Today’s supply chains are facing a continuous challenge to minimize disruptions and ensure that goods are delivered to customers on time. However, there is one form of disruption that supply chain leaders cannot predict and can potentially strike anywhere in the world: natural disasters. Over the past few years, there have been numerous earthquakes, tsunamis and other forms of natural disasters, such as the wildfires currently burning throughout California, that have severely impacted global supply chain operations.
For example, a major earthquake took place in April 2016 in Kumamoto, southern Japan, a location packed full of automotive and high tech industry suppliers. One Japanese OEM located in the UK was impacted two weeks after the earthquake and was forced to shut down production lines for a couple of days. In addition, four GM plants in North America had to stop production for a few days due to a shortage of key parts being sourced from suppliers. The earthquake had damaging effects to the automotive supply chain relating to these key Japanese suppliers, with just over a month’s worth of inventory moving through their customer’s supply chains. Although the earthquake occurred in Japan, it largely impacted production operations in several regions across the globe.
In the ideal world, an OEM, whether in the high tech or automotive sector, would ensure suppliers are all connected to the same business-to-business (B2B) integration or business network. This way, an OEM has end to end visibility into all inbound shipments. But is there a way to provide a deeper level of visibility across a supply chain when disaster strikes?

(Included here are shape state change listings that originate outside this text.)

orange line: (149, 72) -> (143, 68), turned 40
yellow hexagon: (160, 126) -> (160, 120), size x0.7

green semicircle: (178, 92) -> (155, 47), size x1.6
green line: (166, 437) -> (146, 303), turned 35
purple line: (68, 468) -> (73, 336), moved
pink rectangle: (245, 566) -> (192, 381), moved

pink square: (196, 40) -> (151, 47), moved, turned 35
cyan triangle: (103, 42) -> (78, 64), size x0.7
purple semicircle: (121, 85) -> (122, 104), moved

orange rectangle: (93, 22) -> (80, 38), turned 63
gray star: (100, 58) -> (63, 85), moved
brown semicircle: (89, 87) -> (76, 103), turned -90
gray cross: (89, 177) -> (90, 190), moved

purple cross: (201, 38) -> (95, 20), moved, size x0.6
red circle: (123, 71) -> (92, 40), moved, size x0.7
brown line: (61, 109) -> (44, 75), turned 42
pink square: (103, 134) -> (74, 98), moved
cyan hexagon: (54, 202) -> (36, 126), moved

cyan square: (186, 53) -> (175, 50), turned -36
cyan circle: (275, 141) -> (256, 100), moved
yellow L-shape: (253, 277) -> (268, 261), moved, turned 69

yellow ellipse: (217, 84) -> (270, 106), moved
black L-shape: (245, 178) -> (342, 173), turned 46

Today’s supply chains are beginning to embrace a multitude of different disruptive technologies such as IoT, AI and even blockchain. But how can these technologies help a company during or after a natural disaster has taken place and how do they complement the capabilities already provided by a business network that is exchanging electronic transactions relating to each and every shipment? Let’s discuss a scenario based on the following concept for an AI powered disruption management dashboard.
The AI platform above is monitoring pre-configured news feeds from around the world. These include streams from traditional news outlets but could also include feeds from government agencies monitoring natural disasters. One such feed is shown here, which monitors and publishes a tweet every time an earthquake is detected around the world. This information is then ingested into the AI platform.
For example, when an earthquake takes place in Thailand, the technology can immediately detect the scale of the earthquake and its exact location, allowing responders to highlight the disruption zone and quickly determine which locations are likely to be impacted. The address details of all suppliers can then get cross checked in a central database with the location of the earthquake. The slider bar shown at the bottom left of the dashboard can quickly determine which suppliers have potentially been impacted 25 miles, 50 miles or 75 miles away from the epicentre of the disaster. Not only can these be highlighted in red on the map, the platform can identify the shipments and purchase orders that could potentially be impacted.
The AI platform can also pull in information feeds from local transport agencies and monitor the condition of local airports, highways and railways via the transport health check part of the dashboard. It can also connect into the service availability feeds from the 3PL carriers to provide a visual check on the condition of their respective services. The traffic light dashboard, shown on the right-hand side, quickly identifies which 3PL carriers have been impacted. Supply chain or logistics managers can use this information to identify not only the impacted suppliers but the impacted shipments, and quickly identify second source suppliers to help avoid production line stoppages.
Although this is just one illustration, all of the information relating to this particular earthquake would be held within the AI platform and, over time it will capture details from many other natural disasters. Based on this historical information, it can then predict the likely outcome, in terms of level of supply chain disruption, anywhere in the world. Combining this information along with the real time B2B transaction flows moving across a business network can provide a level of visibility and disruption management that can ensure business and supply chain stability during periods of disruption.